_Transcribed page contents_:
>>>
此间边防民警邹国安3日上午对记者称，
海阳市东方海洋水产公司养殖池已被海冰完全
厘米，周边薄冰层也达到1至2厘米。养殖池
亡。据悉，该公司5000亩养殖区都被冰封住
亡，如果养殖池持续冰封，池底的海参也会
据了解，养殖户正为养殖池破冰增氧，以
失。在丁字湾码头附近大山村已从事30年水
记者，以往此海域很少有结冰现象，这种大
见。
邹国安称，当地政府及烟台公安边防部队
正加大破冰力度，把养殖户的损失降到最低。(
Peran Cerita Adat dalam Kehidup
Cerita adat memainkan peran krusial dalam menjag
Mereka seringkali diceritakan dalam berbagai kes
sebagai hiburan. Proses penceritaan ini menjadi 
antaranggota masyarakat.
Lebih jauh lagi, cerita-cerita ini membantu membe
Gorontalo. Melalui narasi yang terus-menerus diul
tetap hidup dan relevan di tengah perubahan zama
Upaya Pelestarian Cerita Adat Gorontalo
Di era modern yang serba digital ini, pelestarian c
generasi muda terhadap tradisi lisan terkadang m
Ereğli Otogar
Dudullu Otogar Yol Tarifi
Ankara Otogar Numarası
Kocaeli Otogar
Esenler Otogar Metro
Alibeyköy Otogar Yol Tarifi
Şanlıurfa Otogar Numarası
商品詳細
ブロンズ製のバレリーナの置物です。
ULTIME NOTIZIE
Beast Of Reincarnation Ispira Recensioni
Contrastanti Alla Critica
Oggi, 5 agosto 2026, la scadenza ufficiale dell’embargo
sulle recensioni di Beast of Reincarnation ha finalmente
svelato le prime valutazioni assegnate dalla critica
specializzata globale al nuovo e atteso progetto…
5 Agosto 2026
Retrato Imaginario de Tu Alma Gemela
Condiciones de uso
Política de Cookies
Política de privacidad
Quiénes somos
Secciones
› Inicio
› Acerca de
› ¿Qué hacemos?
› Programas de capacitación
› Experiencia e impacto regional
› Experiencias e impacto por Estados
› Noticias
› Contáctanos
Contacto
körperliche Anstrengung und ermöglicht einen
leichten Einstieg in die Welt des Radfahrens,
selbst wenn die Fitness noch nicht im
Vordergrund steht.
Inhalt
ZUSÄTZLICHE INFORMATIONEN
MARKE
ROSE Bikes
<<<
Quote the data above from the line containing "Retrato Imaginario de Tu Alma Gemela" to the line containing "impacto por Estados", inclusive, and stop.

_Answer box_:
Retrato Imaginario de Tu Alma Gemela
Condiciones de uso
Política de Cookies
Política de privacidad
Quiénes somos
Secciones
› Inicio
› Acerca de
› ¿Qué hacemos?
› Programas de capacitación
› Experiencia e impacto regional
› Experiencias e impacto por Estados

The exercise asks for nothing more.